📄 pathfinding.h
字号:
// ============================================================================
// Data Structures For Game Programmers
// Ron Penton
// Pathfinding.h
// This is file that contains pathfinding algorithms
// ============================================================================
#ifndef PATHFINDING_H
#define PATHFINDING_H
#include "Array2D.h"
#include "Queue.h"
#include "Heap.h"
// ----------------------------------------------------------------
// Name: QUEUESIZE
// Description: This is the size of the queues in the
// pathfinders. If you ever need more than this,
// just increase the value.
// ----------------------------------------------------------------
const int QUEUESIZE = 1024;
// ----------------------------------------------------------------
// Name: DIRTABLE
// Description: This is the direction table. It stores the
// relative coordinates of each direction. There
// are 8 directions and 2 coordinates per
// direction (x, y). They are stored in this
// order: N, E, S, W, NE, SE, SW, NW.
// To move N, for example, move 0 places in the x
// axis, and -1 places in the y axis.
// ----------------------------------------------------------------
const int DIRTABLE[8][2] = { { 0, -1 }, // N
{ 1, 0 }, // E
{ 0, 1 }, // S
{ -1, 0 }, // W
{ 1, -1 }, // NE
{ 1, 1 }, // SE
{ -1, 1 }, // SW
{ -1, -1 } }; // NW
// ----------------------------------------------------------------
// Name: DISTTABLE
// Description: A constant array full of the distances that
// you travel when going in one of the 8 directions
// ----------------------------------------------------------------
const float DISTTABLE[8] = { 1.0f, 1.0f, 1.0f, 1.0f,
1.414214f, 1.414214f, 1.414214f, 1.414214f };
// ============================================================================
// Classes
// ============================================================================
// ----------------------------------------------------------------
// Name: Cell
// Description: This contains information about a single
// cell in a map.
// ----------------------------------------------------------------
class Cell
{
public:
// ----------------------------------------------------------------
// Name: m_marked
// Description: tells whether the cell is marked or not.

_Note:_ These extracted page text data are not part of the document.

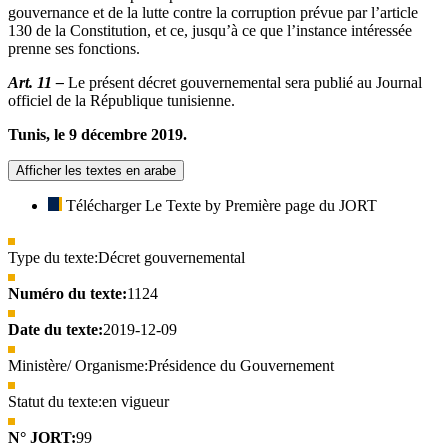
gouvernance et de la lutte contre la corruption prévue par l’article
130 de la Constitution, et ce, jusqu’à ce que l’instance intéressée
prenne ses fonctions.
Art. 11 –
Le présent décret gouvernemental sera publié au Journal
officiel de la République tunisienne.
Tunis, le 9 décembre 2019.
Afficher les textes en arabe
Télécharger Le Texte by Première page du JORT
Type du texte:
Décret gouvernemental
Numéro du texte:
1124
Date du texte:
2019-12-09
Ministère/ Organisme:
Présidence du Gouvernement
Statut du texte:
en vigueur
N° JORT:
99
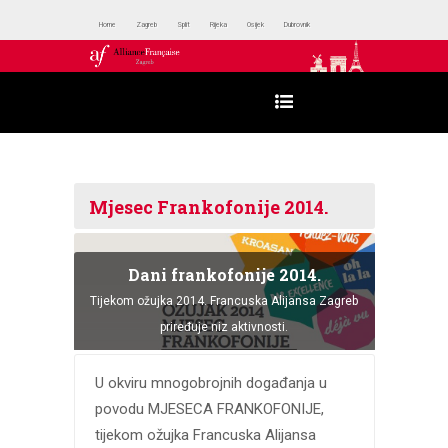
Home
Zagreb
Split
Rijeka
Osijek
Dubrovnik
Mjesec Frankofonije 2014.
Dani frankofonije 2014.
Tijekom ožujka 2014. Francuska Alijansa Zagreb
priređuje niz aktivnosti.
U okviru mnogobrojnih događanja u
povodu MJESECA FRANKOFONIJE,
tijekom ožujka Francuska Alijansa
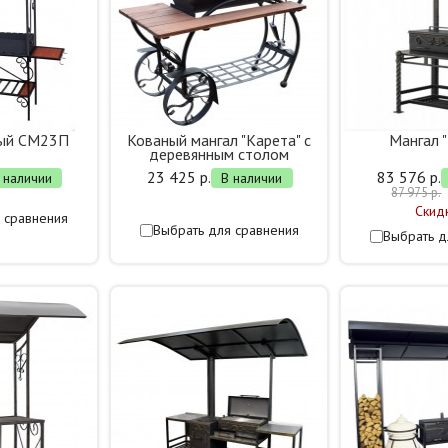
ный СМ23П
Кованый мангал "Карета" с
Мангал 
деревянным столом
23 425 р.
83 576 р.
 наличии
В наличии
87 975 р.
Скид
 сравнения
Выбрать для сравнения
Выбрать д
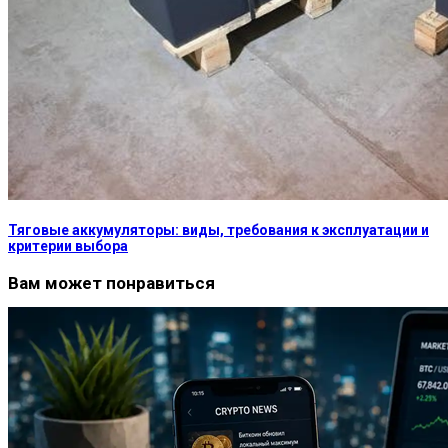
Тяговые аккумуляторы: виды, требования к эксплуатации и
критерии выбора
Вам может понравиться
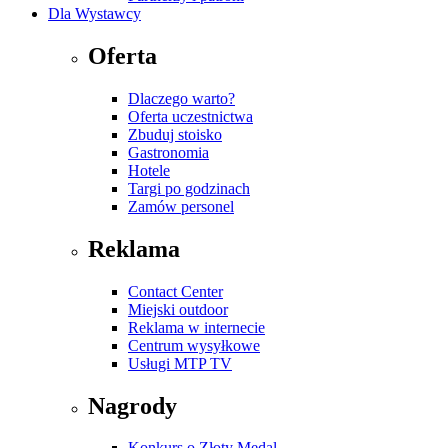
Dla Wystawcy
Oferta
Dlaczego warto?
Oferta uczestnictwa
Zbuduj stoisko
Gastronomia
Hotele
Targi po godzinach
Zamów personel
Reklama
Contact Center
Miejski outdoor
Reklama w internecie
Centrum wysyłkowe
Usługi MTP TV
Nagrody
Konkurs o Złoty Medal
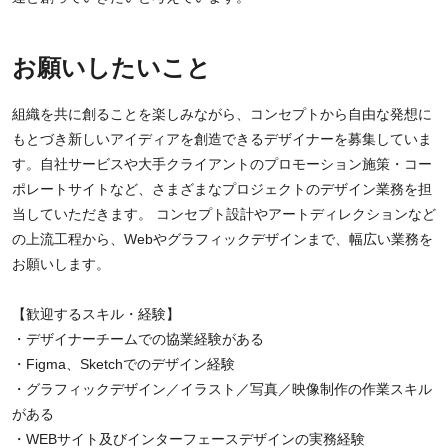
お願いしたいこと
組織を共に創ることを楽しみながら、コンセプトから自由な発想に
もとづき新しいアイディアを創造できるデザイナーを募集していま
す。自社サービスや大手クライアントのプロモーション施策・コー
ポレートサイトなど、さまざまなプロジェクトのデザイン業務を担
当していただきます。 コンセプト設計やアートディレクションなど
の上流工程から、Webやグラフィックデザインまで、幅広い業務を
お願いします。
【歓迎するスキル・経験】
・デザイナーチームでの協業経験がある
・Figma、Sketchでのデザイン経験
・グラフィックデザイン／イラスト／写真／映像制作の作業スキル
がある
・WEBサイト及びインターフェースデザインの実務経験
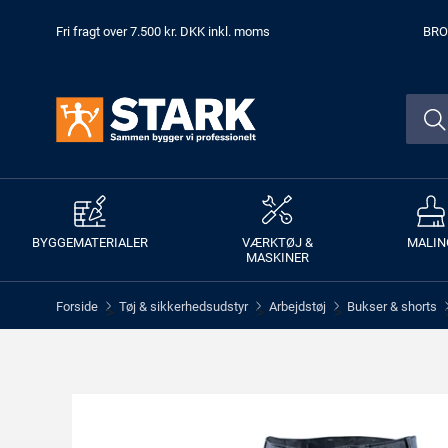
Fri fragt over 7.500 kr. DKK inkl. moms
BRO
BYGGEMATERIALER
VÆRKTØJ &
MALIN
MASKINER
Forside
Tøj & sikkerhedsudstyr
Arbejdstøj
Bukser & shorts
>
>
>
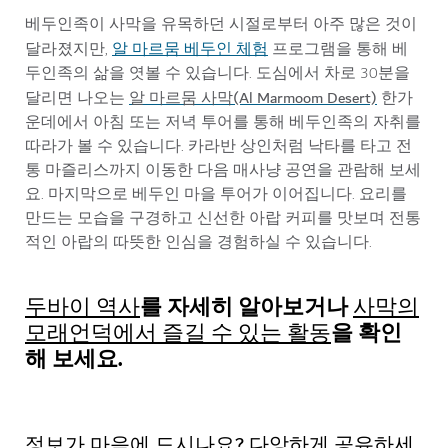
베두인족이 사막을 유목하던 시절로부터 아주 많은 것이
알 마르뭄 베두인 체험
달라졌지만,
프로그램을 통해 베
두인족의 삶을 엿볼 수 있습니다. 도심에서 차로 30분을
알 마르뭄 사막(Al Marmoom Desert)
달리면 나오는
한가
운데에서 아침 또는 저녁 투어를 통해 베두인족의 자취를
따라가 볼 수 있습니다. 카라반 상인처럼 낙타를 타고 전
통 마즐리스까지 이동한 다음 매사냥 공연을 관람해 보세
요. 마지막으로 베두인 마을 투어가 이어집니다. 요리를
만드는 모습을 구경하고 신선한 아랍 커피를 맛보며 전통
적인 아랍의 따뜻한 인심을 경험하실 수 있습니다.
를 자세히 알아보거나
두바이 역사
사막의
을 확인
모래언덕에서 즐길 수 있는 활동
해 보세요.
정보가 마음에 드시나요? 다앙하게 공유하세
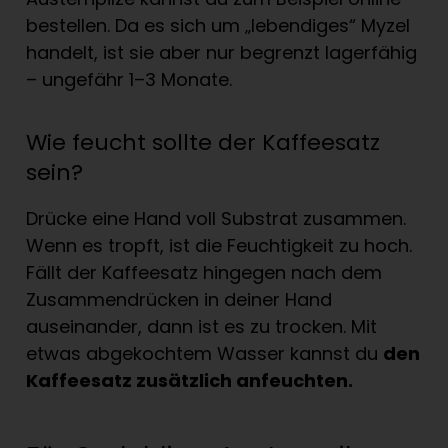
bestellen. Da es sich um „lebendiges“ Myzel
handelt, ist sie aber nur begrenzt lagerfähig
– ungefähr 1–3 Monate.
Wie feucht sollte der Kaffeesatz
sein?
Drücke eine Hand voll Substrat zusammen.
Wenn es tropft, ist die Feuchtigkeit zu hoch.
Fällt der Kaffeesatz hingegen nach dem
Zusammendrücken in deiner Hand
auseinander, dann ist es zu trocken. Mit
etwas abgekochtem Wasser kannst du
den
Kaffeesatz zus
ä
tzlich anfeuchten.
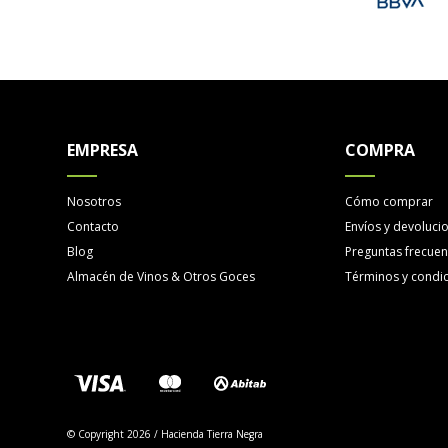
EMPRESA
COMPRA
Nosotros
Cómo comprar
Contacto
Envíos y devoluci
Blog
Preguntas frecuen
Almacén de Vinos & Otros Goces
Términos y condi
© Copyright 2026 / Hacienda Tierra Negra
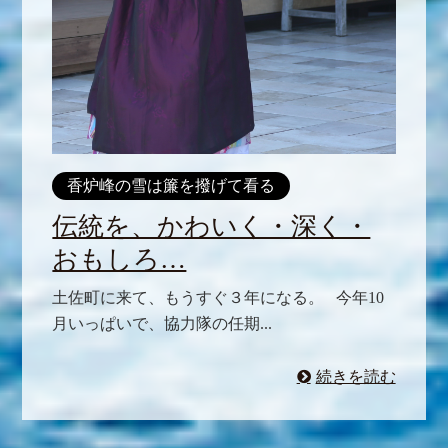
香炉峰の雪は簾を撥げて看る
伝統を、かわいく・深く・
おもしろ…
土佐町に来て、もうすぐ３年になる。 今年10
月いっぱいで、協力隊の任期...
続きを読む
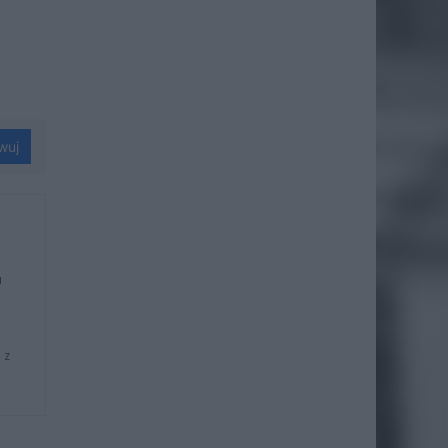
wuj
u
 z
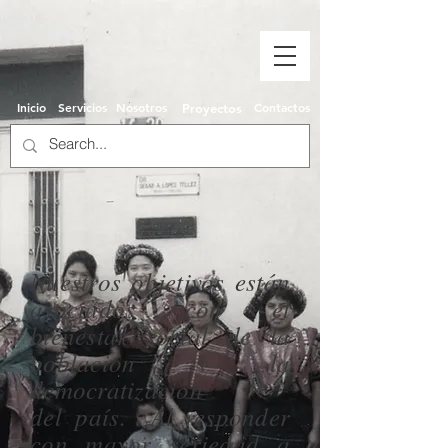
Inicio
Servicios
Nosotros
Contactos
Proyectos
Nuestros objetivos están
asociados con el
bienestar social de la
población y la
democratización
del
país.
Al responder
con mayor seriedad a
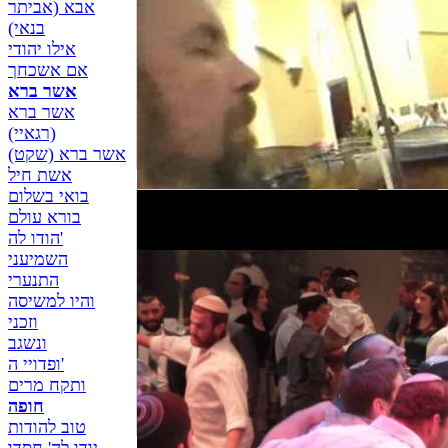
אבא (אביתר
בנאי)
אילו יהודי
אם אשכחך
אשר ברא
אשר ברא
(רגאיי)
אשר ברא (שקט)
אשת חיל
בואי בשלום
בורא עולם
הודו לה'
השמיעני
התנערי
והיו למשיסה
וזכני
ונשגב
ופדויי ה'
ותקח מרים
חופה
טוב להודות
- קליפ
להקת שוברי הכוסות -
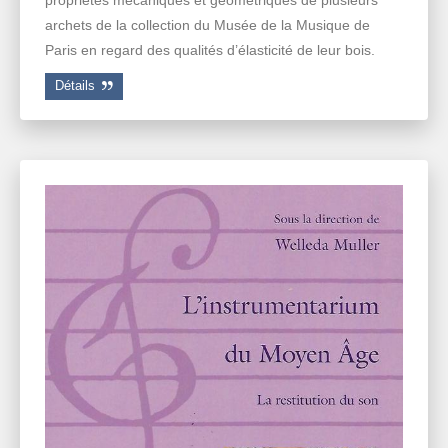
archets de la collection du Musée de la Musique de
Paris en regard des qualités d’élasticité de leur bois.
Détails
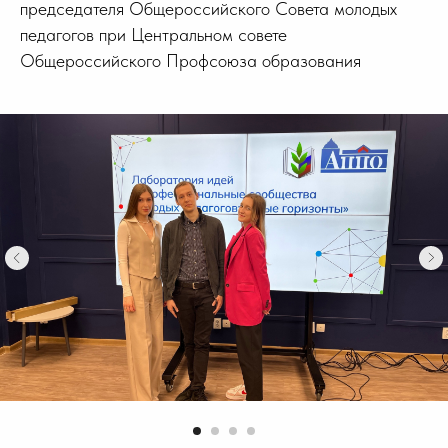
председателя Общероссийского Совета молодых
педагогов при Центральном совете
Общероссийского Профсоюза образования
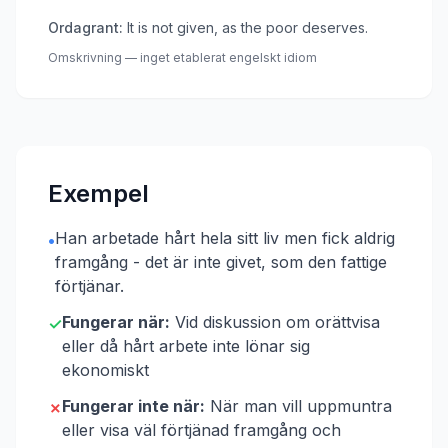
Ordagrant:
It is not given, as the poor deserves.
Omskrivning — inget etablerat engelskt idiom
Exempel
Han arbetade hårt hela sitt liv men fick aldrig
•
framgång - det är inte givet, som den fattige
förtjänar.
Fungerar när:
Vid diskussion om orättvisa
✓
eller då hårt arbete inte lönar sig
ekonomiskt
Fungerar inte när:
När man vill uppmuntra
✗
eller visa väl förtjänad framgång och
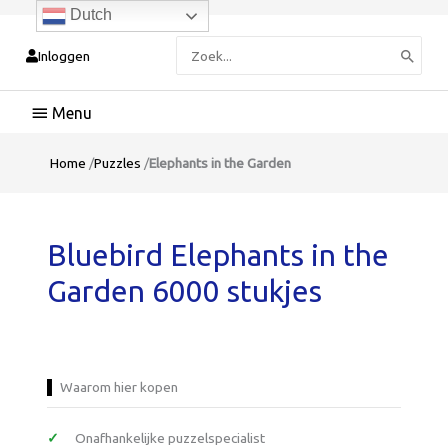
Dutch
Zoeken
Inloggen
naar:
Hoofdmenu
Home
/
Puzzles
/
Elephants in the Garden
Bluebird Elephants in the
Garden 6000 stukjes
Waarom hier kopen
Onafhankelijke puzzelspecialist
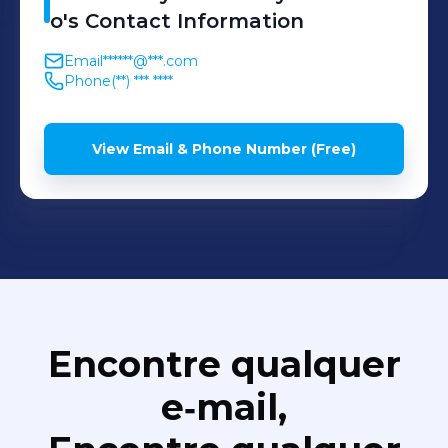
o
's
Contact Information
Email
******@***.com
Phone
(**) *** ****
View Email & Phone Number (Free)
Encontre qualquer
e‑mail,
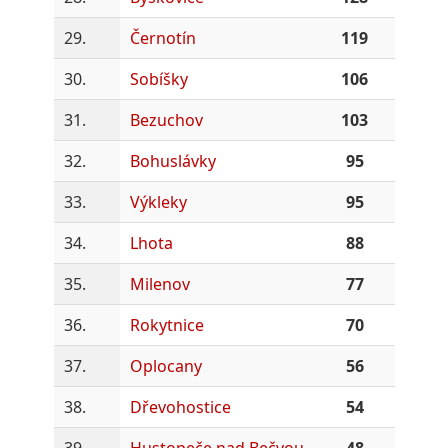
29.
Černotín
119
30.
Sobíšky
106
31.
Bezuchov
103
32.
Bohuslávky
95
33.
Výkleky
95
34.
Lhota
88
35.
Milenov
77
36.
Rokytnice
70
37.
Oplocany
56
38.
Dřevohostice
54
39.
Hustopeče nad Bečvou
48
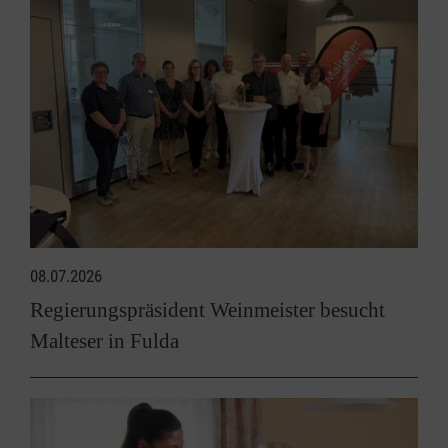
08.07.2026
Regierungspräsident Weinmeister besucht
Malteser in Fulda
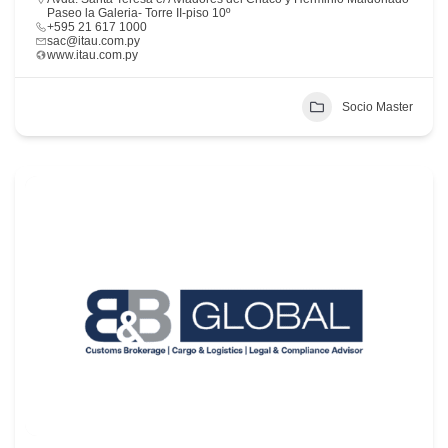
Paseo la Galeria- Torre II-piso 10º
+595 21 617 1000
sac@itau.com.py
www.itau.com.py
Socio Master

// ----------------------------------------------------------------
bool m_marked;
// ----------------------------------------------------------------
// Name: m_distance
// Description: The actual distance from this cell to the
// starting cell
// ----------------------------------------------------------------
float m_distance;
// ----------------------------------------------------------------
// Name: m_lastx, m_lasty
// Description: the coordinates of the previous cell in the
// path.
// ----------------------------------------------------------------
int m_lastx;
int m_lasty;
// ----------------------------------------------------------------
// Name: m_passable
// Description: tells if the pathfinder can go through this cell
// Arguments: None
// Return Value: None
// ----------------------------------------------------------------
bool m_passable;
// ----------------------------------------------------------------
// Name: m_weight
// Description: describes how much work it takes to enter the
// cell.
// ----------------------------------------------------------------
float m_weight;
};
// ----------------------------------------------------------------
// Name: Coordinate
// Description: a simple coordinate class, with a heuristic.
// ----------------------------------------------------------------
class Coordinate
{
public:
int x;
int y;
float heuristic;
};
// ============================================================================
// Helper Functions
// ============================================================================
// ----------------------------------------------------------------
// Name: CompareCoordinatesAscending
// Description: Comparison function, higher heuristics are
// "higher".
// ----------------------------------------------------------------
int CompareCoordinatesAscending( Coordinate left, Coordinate right )
{
if( left.heuristic > right.heuristic )
return 1;
if( left.heuristic < right.heuristic )
return -1;
return 0;
}
// ----------------------------------------------------------------
// Name: CompareCoordinatesDescending
// Description: Conparison function, higher heuristics are
// "lower"
// ----------------------------------------------------------------
int CompareCoordinatesDescending( Coordinate left, Coordinate right )
{
if( left.heuristic < right.heuristic )
return 1;
if( left.heuristic > right.heuristic )
return -1;
return 0;
}
// ----------------------------------------------------------------
// Name: ClearCells
// Description: Clears every cell in a 2D map of Cell's
// Arguments: p_map: the tilemap.
// Return Value: None
// ----------------------------------------------------------------
void ClearCells( Array2D<Cell>& p_map )
{
int x;
int y;
// for each cell
for( y = 0; y < p_map.Height(); y++ )
{
for( x = 0; x < p_map.Width(); x++ )
{
// unmark it, set distance to 0,
// and clear the last coordinates.
p_map.Get( x, y ).m_marked = false;
p_map.Get( x, y ).m_distance = 0.0f;
p_map.Get( x, y ).m_lastx = -1;
p_map.Get( x, y ).m_lasty = -1;
}
}
}
// ----------------------------------------------------------------
// Name: CellDistance
// Description: Finds the distance between two cells.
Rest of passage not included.